Blog à plume et à photo, au gré de mon humeur

mercredi 4 novembre 2009

La semaine des quatre vendredis

Mike_2

Photo M Jones



Aujourd'hui la semaine a été bizarre. Tout a commencé ce matin quand le réveil a sonné à six heures et quart. Lao Tseu a péniblement émergé de dedans ma robe de chambre bleue son éternelle mèche blond vénitien lui balayant le front.

 - Mais Khass, qu'est-ce que tu fais, éteins ce réveil et rendors-toi, ce sont les vacances, a-t-elle grommelé dans ses moustaches.

 Pour dire vrai, je n'avais pas envie de parler, je n'ai jamais envie de parler à si tôt et quart. J'ai donc tenté de récupérer ma robe de chambre sans lui répondre, ce qui a sur le champ déclenché une salve de grognements assassins.

 - Lao Tseu je suis désolée, je travaille ce matin. Nous récupérons le vendredi de l'Ascension. Comme ça en mai j'aurai plein de jours d'affilée pour paresser au lit et ne pas te déranger.

 Elle a bondi hors du lit comme un diable en boîte. L'affaire semblait d'un coup la mettre de très bonne humeur et elle paraissait parfaitement réveillée à présent.

 - Mais Khass, le mercredi tu ne commences qu'à dix heures….

 - Je sais, mais aujourd'hui c'est spécial, nous rattrapons un vendredi donc, nous faisons les cours du vendredi, tu vois ?

 - Si je comprends bien, pour toi cette semaine a deux vendredis ?

 J'ai acquiescé, me suis adonnée à quelques tâches habituelles matutinales. L'horloge indiquait sept heures cinquante quand j'ai garé ma japonaise sur le parking du lycée. J'ai eu le temps de remarquer qu'il y avait peu de voitures pour un vendredi matin et encore moins d'élèves devant le portail. Dans la salle des professeurs par contre tout était normal : mes collègues affichaient la mine morose d'un jour de rentrée ou du lundi matin (je n'ai guère perçu de nuances radicalement différentes sur leurs visages en ces deux circonstances). Je suis allée faire quelques photocopies, ai ouvert la porte de ma salle devant laquelle un seul et unique élève attendait un peu désoeuvré. Je l'ai invité à entrer. Il régnait dans la classe une vague odeur de locaux abandonnés. Le chauffage ne fonctionnait pas, comme d'habitude.

 - Où sont les autres ? me suis-je enquis froidement, ce qui était particulièrement approprié au su de la température ambiante.

 - Pas encore arrivés, il est trop tôt a-t-il marmonné derrière une écharpe qui lui mangeait la moitié de la figure.

 - Trop tôt ???!! mais, il est huit heures, l'heure du cours de français ! ai-je explosé.

 - Trop tôt pour un lundi M'dme, la navette n'est pas encore arrivée de la gare déclara-t-il en se laissant mollement glisser sur sa chaise.

 - Mais on n'est pas lundi, on est mercredi !

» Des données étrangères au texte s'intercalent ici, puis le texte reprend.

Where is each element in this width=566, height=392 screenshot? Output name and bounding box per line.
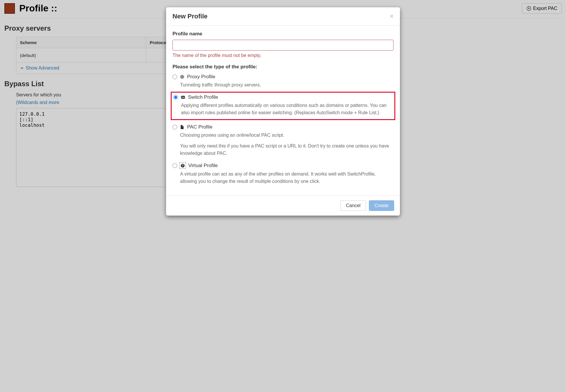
option-proxy-label: Proxy Profile (187, 74, 215, 80)
question-frame: ? (180, 162, 186, 169)
close-button[interactable]: × (390, 13, 394, 20)
new-profile-modal: New Profile × Profile name The name of t… (166, 7, 400, 200)
option-proxy-desc: Tunneling traffic through proxy servers. (180, 81, 394, 89)
radio-proxy[interactable] (172, 74, 177, 79)
question-icon: ? (180, 163, 185, 168)
file-icon (180, 124, 185, 130)
profile-name-error: The name of the profile must not be empt… (172, 53, 394, 58)
option-proxy-profile[interactable]: Proxy Profile Tunneling traffic through … (172, 73, 394, 93)
option-pac-desc1: Choosing proxies using an online/local P… (180, 132, 394, 139)
svg-text:?: ? (182, 164, 184, 167)
radio-virtual[interactable] (172, 163, 177, 168)
profile-name-label: Profile name (172, 31, 394, 37)
option-switch-label: Switch Profile (188, 94, 218, 100)
option-switch-desc: Applying different profiles automaticall… (181, 102, 393, 117)
option-switch-profile[interactable]: Switch Profile Applying different profil… (171, 92, 395, 120)
option-pac-profile[interactable]: PAC Profile Choosing proxies using an on… (172, 123, 394, 161)
close-icon: × (390, 13, 394, 20)
option-virtual-profile[interactable]: ? Virtual Profile A virtual profile can … (172, 161, 394, 189)
option-virtual-label: Virtual Profile (188, 163, 218, 169)
modal-overlay: New Profile × Profile name The name of t… (0, 0, 566, 200)
modal-title: New Profile (172, 13, 208, 20)
option-pac-desc2: You will only need this if you have a PA… (180, 143, 394, 157)
option-virtual-desc: A virtual profile can act as any of the … (180, 171, 394, 185)
profile-type-label: Please select the type of the profile: (172, 64, 394, 70)
retweet-icon (180, 95, 186, 100)
option-pac-label: PAC Profile (187, 124, 213, 130)
radio-switch[interactable] (173, 95, 178, 100)
profile-name-input[interactable] (172, 40, 394, 51)
radio-pac[interactable] (172, 125, 177, 129)
globe-icon (180, 74, 185, 79)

 - Certes a repris le gamin complètement exténué à présent, mais c'est comme si c'était lundi puisque hier mardi on était encore en vacances. Du coup hier, c'est comme si ça avait été dimanche et aujourd'hui lundi et le lundi, les cours ne commencent qu'à huit heures quarante cinq  pour laisser le temps à tous ceux qui arrivent en train de loin d'arriver. Vous comprenez ?

 - Un peu ai-je murmuré. Mais pourquoi les professeurs sont-ils arrivés comme si c'était un jour normal… un mercredi, voire un vendredi ou même un mardi ?

 - Non, pas mardi, je vous ai dit que mardi on était encore en vacances. Jeudi si vous voulez…

 - Non, le jeudi je ne travaille pas, je ne pourrais donc pas être là… tu comprends ?

 Il a eu un hochement de tête. De vagues clameurs me parvenaient du hall : il était question de mauvaise communication entre l'administration et les enseignants. J'ai reconnu la voix de Gillou qui cherchait partout ses élèves. Il me semblait assez clair à présent que pour la moitié de cet établissement on était vendredi et pour l'autre lundi, sauf qu'on était mercredi. Vers huit heures quarante cinq le reste des élèves est arrivé. Je leur ai annoncé que le cours était fini et qu'en l'occurrence à partir de neuf heures on serait vendredi et plus lundi. Personne n'a trouvé à redire et j'ai mené mon cours d'espagnol rondement sans autre incident notable jusqu'à la récréation.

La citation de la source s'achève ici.